Спустя полчаса прибыли патрульные, с которыми пришлось разговаривать Эдди, так как я ещё была не в себе от пережитого. Завели дело, по которому числилось, что Адам Стинн – уже довольно долгое время Грешник, которого трудно было распознать под его личиной.
– Ты всё правильно сделала, – произнёс Эдди, держа меня за плечи, – хотя и подвергала себя большой опасности.
Я умолчала о том, что прибывший демон мог заметить меня.
Мы направлялись по дороге к отелю, в котором остановились. В этой части города было не так людно, и нас почти никто не мог заметить. Мне хотелось поскорее забыться сном, выбросив из головы всё произошедшее за сегодня. А, может, я проснусь, и Адам будет жив и невредим? Его звонок разбудит меня с утра с просьбой прибыть вечером на бал, дабы окончательно перед всеми заключить мир между двумя частями света. Может, сейчас я вообще сплю, и, как только проснусь, все эти ужасы закончатся?
К сожалению, я не спала. Об этом мне напомнил Эдди, вошедший в комнату без стука с чашкой крепкого чая. Мне не хотелось даже смотреть на него – не то, что пить. Эдди сел в кресло напротив, наклонившись в мою сторону.
– Это пройдёт… Эвелин, это трудно пережить, но это пройдёт. Затем…
– Когда? – я подняла на него взгляд. – Адам… Я даже представить себе не могла! Чтобы он… Я думала, он чище всех нас.
– В любом случае, тебе надо отдыхать сейчас. Завтра тебе предстоит выступить перед народом, чтобы решить, брать тебе на себя обязанности Адама или нет.
Я поёжилась. Чай совсем не помог успокоиться и согреться.
– Его обязанности? Да народ будет в панике, когда узнает, что их правитель – один из
– В любом случае, тебе придётся им рассказать.
Эдди был спокоен. Слишком спокоен. Ему всегда удавалось быть очень спокойным в трудных ситуациях. И я всегда жалела, что у меня нет такого же таланта.
– Иначе ты поставишь под угрозу и их.
Я содрогнулась. А ведь Эдди был прав – совершенно прав – по поводу Греха…
– Я знаю. Спасибо, что поддерживаешь меня.
Он встал и улыбнулся.
– Ложись спать поскорее, завтра рано вставать.
Я кивнула, хотя и осознавала, что ещё долго не смогу уснуть. На небе за окном уже высыпали звёзды, мерцая и напоминая, что Небеса следят за нами. Но действительно ли следят, раз допускают такое?

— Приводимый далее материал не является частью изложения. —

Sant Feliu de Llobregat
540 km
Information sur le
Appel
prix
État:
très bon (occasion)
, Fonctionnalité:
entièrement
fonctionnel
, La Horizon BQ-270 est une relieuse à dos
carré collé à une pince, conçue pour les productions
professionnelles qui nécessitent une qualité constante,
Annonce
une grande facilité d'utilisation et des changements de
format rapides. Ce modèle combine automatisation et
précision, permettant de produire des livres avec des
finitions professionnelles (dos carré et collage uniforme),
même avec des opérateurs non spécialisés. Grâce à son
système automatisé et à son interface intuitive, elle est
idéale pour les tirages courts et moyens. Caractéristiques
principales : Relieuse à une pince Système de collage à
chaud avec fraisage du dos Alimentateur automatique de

Я горько вздыхаю – уже который раз за этот длинный день – и стараюсь успокоиться, выбросить из головы всё, что накопилось в мыслях за сегодня и больше никогда не думать об этом. Но лицо Адама, его ужасающая улыбка, затем – страшный вихрь и горящие глаза появившегося демона продолжают проноситься в голове. Мне казалось, что я уснула, но я лишь немного задремала в кресле и проснулась от несменяемых картинок в голове.
Темнота. Только тёмные силуэты вещей в комнате блекло освещает луна. За окном – живущий мир, спокойный, радостный, не знающий, что Грешники уже среди них. Бродят мирно и спокойно, наслаждаясь своей странной свободой – не свободой, а её иллюзией! К чему они стремятся? Чего они хотят? Почему они поддаются искушению?..

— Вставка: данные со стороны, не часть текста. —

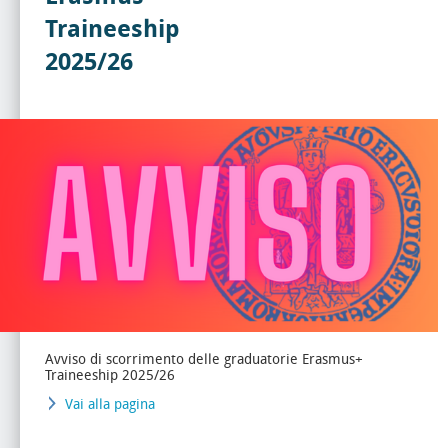
Traineeship
2025/26
Avviso di scorrimento delle graduatorie Erasmus+
Traineeship 2025/26
Vai alla pagina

Я стояла у окна, смотря вдаль, долго. Очень долго. За размышлениями время протекло незаметно. Впрочем, оно – такое великое и властное, давно уже потеряло всю свою ценность и размеренность, и нам было совершенно не важно, летит оно или мчится. Включить свет я так и не решилась – Эдди мог невзначай узнать таким образом, что я всё ещё не сплю. А мне сейчас ничего, пожалуй, так сильно не нужно кроме тишины.
Звёзды, мир, машины. Где-то вдалеке воющие сирены (странно, правда, ведь повсюду должно царить спокойствие?) – и больше ни шума, ни звука, только тихий холодный ветер. Я сильно прижимаюсь руками к окну, но с удивлением обнаруживаю, что оно уже плотно закрыто.
Вздох. Неведомая пустота внутри терзает и мучает. Мне бы надо подумать про завтрашнее утро, речь, которую буду произносить, выражения и фразы, с которыми буду обращаться к людям… Нельзя ведь сказать, что меня этому не учили. Вопрос в другом – училась ли я сама этому?